Esta "aprovação reflete anos de trabalho sustentado para resolver problemas técnicos complexos e realizar um exame exaustivo do design do avião e das análises de segurança que o acompanham", informou a Agência Federal de Aviação (FAA) dos EUA em um comunicado divulgado nesta segunda-feira (3).
A FAA concedeu a certificação depois que a empresa cumpriu novos requisitos da legislação federal após dois acidentes fatais com o Max, em 2018 e 2019.
"Esta importante certificação valida o rigor do design do nosso avião e reconhece a determinação e a resiliência da nossa equipe de desenvolvimento do 737 MAX", declarou Stephanie Pope, presidente da Boeing Commercial Airplanes.

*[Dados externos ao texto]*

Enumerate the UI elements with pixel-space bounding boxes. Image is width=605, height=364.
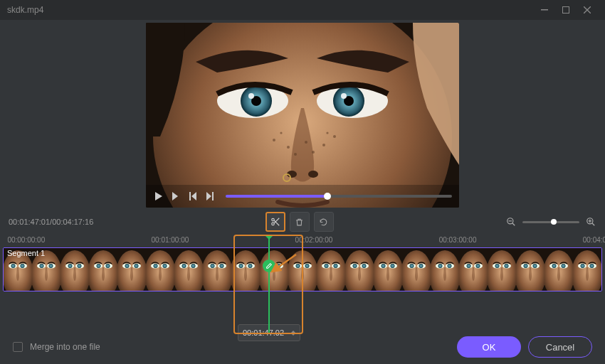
prev-frame-button[interactable] [187, 191, 199, 202]
svg-point-156 [524, 264, 528, 268]
zoom-knob[interactable] [551, 219, 557, 225]
svg-point-115 [334, 264, 338, 268]
play-button[interactable] [153, 191, 164, 202]
titlebar: skdk.mp4 [0, 0, 605, 20]
timecode-display: 00:01:47:01/00:04:17:16 [9, 218, 93, 226]
ok-button[interactable]: OK [457, 336, 521, 358]
timeline-thumbnail[interactable] [345, 248, 374, 291]
timeline-thumbnail[interactable] [317, 248, 345, 291]
delete-button[interactable] [290, 212, 310, 232]
svg-point-20 [322, 144, 325, 146]
svg-point-78 [154, 264, 158, 268]
svg-point-60 [68, 264, 73, 268]
timeline-area: Segment 1 [3, 247, 602, 291]
timeline-thumbnail[interactable] [488, 248, 516, 291]
svg-point-127 [391, 264, 395, 268]
svg-line-38 [512, 223, 515, 226]
svg-marker-31 [206, 192, 211, 200]
svg-rect-1 [563, 7, 569, 14]
timeline-thumbnail[interactable] [374, 248, 402, 291]
zoom-out-button[interactable] [505, 216, 517, 228]
edit-tools [265, 212, 334, 232]
zoom-in-icon [586, 217, 596, 227]
svg-line-41 [592, 223, 595, 226]
svg-point-109 [305, 264, 310, 268]
svg-point-163 [562, 264, 566, 268]
timeline-thumbnail[interactable] [117, 248, 146, 291]
progress-fill [226, 195, 327, 198]
cancel-button[interactable]: Cancel [528, 336, 592, 358]
timeline-thumbnail[interactable] [174, 248, 203, 291]
preview-frame-image [146, 23, 459, 208]
svg-point-144 [467, 264, 471, 268]
timeline-thumbnail[interactable] [231, 248, 260, 291]
svg-point-168 [581, 264, 585, 268]
timeline-thumbnail[interactable] [203, 248, 231, 291]
svg-point-150 [495, 264, 500, 268]
svg-point-13 [341, 93, 347, 99]
close-button[interactable] [577, 3, 598, 17]
footer: Merge into one file OK Cancel [0, 330, 605, 364]
svg-point-67 [106, 264, 110, 268]
svg-point-85 [191, 264, 196, 268]
merge-checkbox[interactable] [13, 342, 23, 352]
ruler-tick: 00:02:00:00 [295, 236, 333, 244]
ruler-tick: 00:04:00:00 [583, 236, 605, 244]
svg-point-90 [211, 264, 215, 268]
playhead-handle[interactable] [263, 259, 275, 272]
svg-point-169 [590, 264, 594, 268]
time-ruler[interactable]: 00:00:00:0000:01:00:0000:02:00:0000:03:0… [3, 236, 602, 247]
timeline-thumbnail[interactable] [60, 248, 89, 291]
timeline-thumbnail[interactable] [573, 248, 601, 291]
timeline-thumbnail[interactable] [146, 248, 174, 291]
timeline-thumbnail[interactable] [459, 248, 488, 291]
svg-point-72 [125, 264, 130, 268]
trash-icon [295, 218, 304, 227]
progress-knob[interactable] [324, 193, 331, 200]
svg-point-120 [353, 264, 357, 268]
merge-label: Merge into one file [30, 342, 100, 352]
undo-icon [319, 218, 328, 227]
timeline-track[interactable] [3, 247, 602, 291]
progress-track[interactable] [226, 195, 452, 198]
svg-point-126 [382, 264, 386, 268]
svg-point-79 [163, 264, 167, 268]
preview-area [0, 20, 605, 208]
playhead[interactable] [268, 236, 270, 333]
timeline-thumbnail[interactable] [89, 248, 117, 291]
player-controls [146, 185, 459, 208]
svg-point-84 [182, 264, 186, 268]
timeline-thumbnail[interactable] [544, 248, 573, 291]
zoom-slider[interactable] [522, 221, 579, 223]
svg-point-23 [312, 151, 315, 154]
scissors-icon [270, 217, 280, 227]
svg-point-97 [248, 264, 253, 268]
undo-button[interactable] [314, 212, 334, 232]
svg-point-91 [220, 264, 224, 268]
timeline-thumbnail[interactable] [402, 248, 431, 291]
next-frame-button[interactable] [204, 191, 216, 202]
svg-point-54 [40, 264, 44, 268]
svg-point-132 [410, 264, 414, 268]
play-segment-button[interactable] [170, 191, 182, 202]
timeline-thumbnail[interactable] [431, 248, 459, 291]
zoom-out-icon [506, 217, 516, 227]
svg-point-49 [21, 264, 25, 268]
svg-point-12 [248, 93, 254, 99]
svg-rect-29 [189, 192, 191, 200]
maximize-button[interactable] [555, 3, 577, 17]
svg-point-21 [333, 135, 336, 138]
timeline-thumbnail[interactable] [288, 248, 317, 291]
minimize-button[interactable] [534, 3, 555, 17]
svg-point-66 [97, 264, 101, 268]
svg-point-24 [280, 132, 282, 134]
svg-point-25 [326, 132, 328, 134]
ruler-tick: 00:01:00:00 [152, 236, 189, 244]
ruler-tick: 00:00:00:00 [7, 236, 45, 244]
toolbar: 00:01:47:01/00:04:17:16 [0, 208, 605, 236]
svg-point-151 [505, 264, 509, 268]
zoom-in-button[interactable] [585, 216, 596, 228]
timeline-thumbnail[interactable] [516, 248, 544, 291]
svg-point-19 [305, 141, 307, 144]
cut-button[interactable] [265, 212, 285, 232]
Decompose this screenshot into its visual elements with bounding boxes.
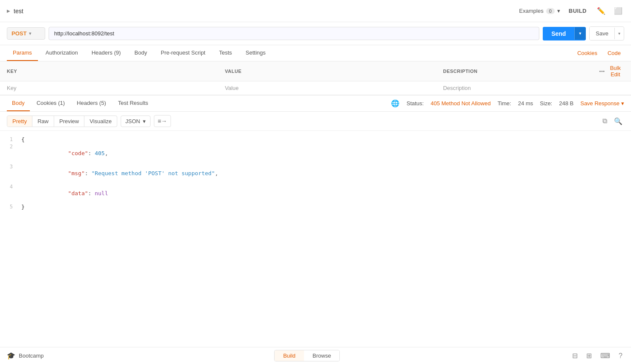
wrap-icon: ≡→	[158, 118, 167, 124]
json-format-dropdown[interactable]: JSON ▾	[121, 116, 151, 127]
toolbar-right: ⧉ 🔍	[601, 116, 624, 127]
format-group: Pretty Raw Preview Visualize	[7, 116, 117, 127]
line-content-4: "data": null	[21, 184, 631, 203]
method-dropdown[interactable]: POST ▾	[7, 27, 45, 40]
bootcamp-icon: 🎓	[7, 352, 15, 360]
code-line-4: 4 "data": null	[0, 183, 631, 203]
edit-icon[interactable]: ✏️	[595, 5, 607, 17]
response-tab-cookies[interactable]: Cookies (1)	[32, 95, 70, 111]
tab-body[interactable]: Body	[128, 45, 153, 61]
table-row: Key Value Description	[0, 81, 631, 95]
bottom-browse-button[interactable]: Browse	[304, 350, 339, 361]
line-content-3: "msg": "Request method 'POST' not suppor…	[21, 164, 631, 183]
keyboard-icon[interactable]: ⌨	[599, 350, 612, 361]
wrap-button[interactable]: ≡→	[154, 115, 171, 127]
size-value: 248 B	[559, 100, 573, 107]
response-status-bar: 🌐 Status: 405 Method Not Allowed Time: 2…	[391, 99, 624, 107]
response-section: Body Cookies (1) Headers (5) Test Result…	[0, 95, 631, 347]
code-line-3: 3 "msg": "Request method 'POST' not supp…	[0, 163, 631, 183]
save-response-button[interactable]: Save Response ▾	[580, 100, 624, 107]
response-tab-headers[interactable]: Headers (5)	[72, 95, 111, 111]
save-dropdown-button[interactable]: ▾	[614, 28, 624, 39]
tab-settings[interactable]: Settings	[240, 45, 272, 61]
time-label: Time:	[498, 100, 511, 107]
format-raw-button[interactable]: Raw	[32, 116, 54, 127]
bulk-edit-button[interactable]: Bulk Edit	[610, 65, 621, 78]
request-tabs: Params Authorization Headers (9) Body Pr…	[0, 45, 631, 61]
format-pretty-button[interactable]: Pretty	[7, 116, 32, 127]
bottom-build-button[interactable]: Build	[275, 350, 304, 361]
globe-icon: 🌐	[391, 99, 399, 107]
col-header-actions: ••• Bulk Edit	[593, 61, 631, 81]
send-button[interactable]: Send	[543, 27, 574, 40]
key-cell[interactable]: Key	[0, 81, 218, 95]
status-label: Status:	[406, 100, 423, 107]
line-content-5: }	[21, 204, 631, 210]
build-button[interactable]: BUILD	[565, 6, 590, 16]
code-line-1: 1 {	[0, 136, 631, 143]
more-options-icon[interactable]: •••	[599, 69, 605, 74]
params-section: KEY VALUE DESCRIPTION ••• Bulk Edit	[0, 61, 631, 95]
format-preview-button[interactable]: Preview	[54, 116, 84, 127]
response-tab-test-results[interactable]: Test Results	[113, 95, 153, 111]
bootcamp-label[interactable]: Bootcamp	[19, 352, 44, 359]
code-area[interactable]: 1 { 2 "code": 405, 3 "msg": "Request met…	[0, 131, 631, 347]
status-value: 405 Method Not Allowed	[431, 100, 491, 107]
copy-button[interactable]: ⧉	[601, 116, 609, 127]
tab-authorization[interactable]: Authorization	[40, 45, 84, 61]
top-bar-right: Examples 0 ▾ BUILD ✏️ ⬜	[519, 5, 624, 17]
json-format-label: JSON	[125, 118, 140, 124]
response-tab-body[interactable]: Body	[7, 95, 30, 111]
examples-button[interactable]: Examples 0 ▾	[519, 8, 560, 14]
line-num-2: 2	[0, 144, 21, 150]
send-button-group: Send ▾	[543, 27, 586, 40]
search-icon: 🔍	[614, 118, 622, 125]
size-label: Size:	[540, 100, 552, 107]
tab-extra-links: Cookies Code	[574, 46, 624, 61]
bottom-right-icons: ⊟ ⊞ ⌨ ?	[570, 350, 624, 361]
copy-icon: ⧉	[602, 117, 607, 124]
code-line-2: 2 "code": 405,	[0, 143, 631, 163]
url-input[interactable]	[49, 27, 539, 40]
help-icon[interactable]: ?	[617, 350, 624, 361]
examples-label: Examples	[519, 8, 544, 14]
bottom-bar: 🎓 Bootcamp Build Browse ⊟ ⊞ ⌨ ?	[0, 347, 631, 364]
code-line-5: 5 }	[0, 203, 631, 211]
build-browse-tabs: Build Browse	[274, 350, 340, 361]
line-num-3: 3	[0, 164, 21, 170]
top-bar-left: ▶ test	[7, 8, 23, 14]
format-visualize-button[interactable]: Visualize	[84, 116, 117, 127]
cookies-link[interactable]: Cookies	[574, 46, 601, 61]
col-header-key: KEY	[0, 61, 218, 81]
search-button[interactable]: 🔍	[612, 116, 624, 127]
tab-headers[interactable]: Headers (9)	[86, 45, 127, 61]
line-num-1: 1	[0, 136, 21, 142]
tab-pre-request[interactable]: Pre-request Script	[155, 45, 211, 61]
value-cell[interactable]: Value	[218, 81, 437, 95]
json-format-chevron-icon: ▾	[143, 118, 146, 124]
response-body-toolbar: Pretty Raw Preview Visualize JSON ▾ ≡→ ⧉…	[0, 112, 631, 131]
save-button-group: Save ▾	[589, 26, 624, 40]
line-content-2: "code": 405,	[21, 144, 631, 163]
line-num-4: 4	[0, 184, 21, 190]
expand-icon[interactable]: ▶	[7, 9, 10, 13]
examples-chevron-icon: ▾	[557, 8, 560, 14]
method-chevron-icon: ▾	[29, 31, 31, 36]
col-header-value: VALUE	[218, 61, 437, 81]
line-num-5: 5	[0, 204, 21, 210]
time-value: 24 ms	[518, 100, 533, 107]
col-header-description: DESCRIPTION	[436, 61, 592, 81]
send-dropdown-button[interactable]: ▾	[574, 27, 586, 40]
bootcamp-section: 🎓 Bootcamp	[7, 352, 44, 360]
description-cell[interactable]: Description	[436, 81, 592, 95]
code-link[interactable]: Code	[604, 46, 624, 61]
code-icon[interactable]: ⬜	[612, 5, 624, 17]
tab-params[interactable]: Params	[7, 45, 38, 61]
tab-tests[interactable]: Tests	[213, 45, 238, 61]
examples-badge: 0	[546, 8, 555, 14]
url-bar: POST ▾ Send ▾ Save ▾	[0, 22, 631, 45]
row-actions-cell	[593, 81, 631, 95]
save-button[interactable]: Save	[590, 27, 614, 40]
table-icon[interactable]: ⊞	[585, 350, 593, 361]
layout-icon[interactable]: ⊟	[570, 350, 579, 361]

A Boeing informou, em meados de julho, que o 737 MAX 7 tinha acumulado, durante seu processo de certificação, 686 horas de testes distribuídas em 441 voos, assim como 349 horas de testes em solo.
Um dos últimos elementos validados foi o sistema anti-gelo dos aviões, uma dor de cabeça para os engenheiros.
A fabricante espera que a certificação do 737 MAX 10, irmão mais velho da família desta série de aeronaves, ocorra rapidamente para também iniciar as entregas no ano que vem.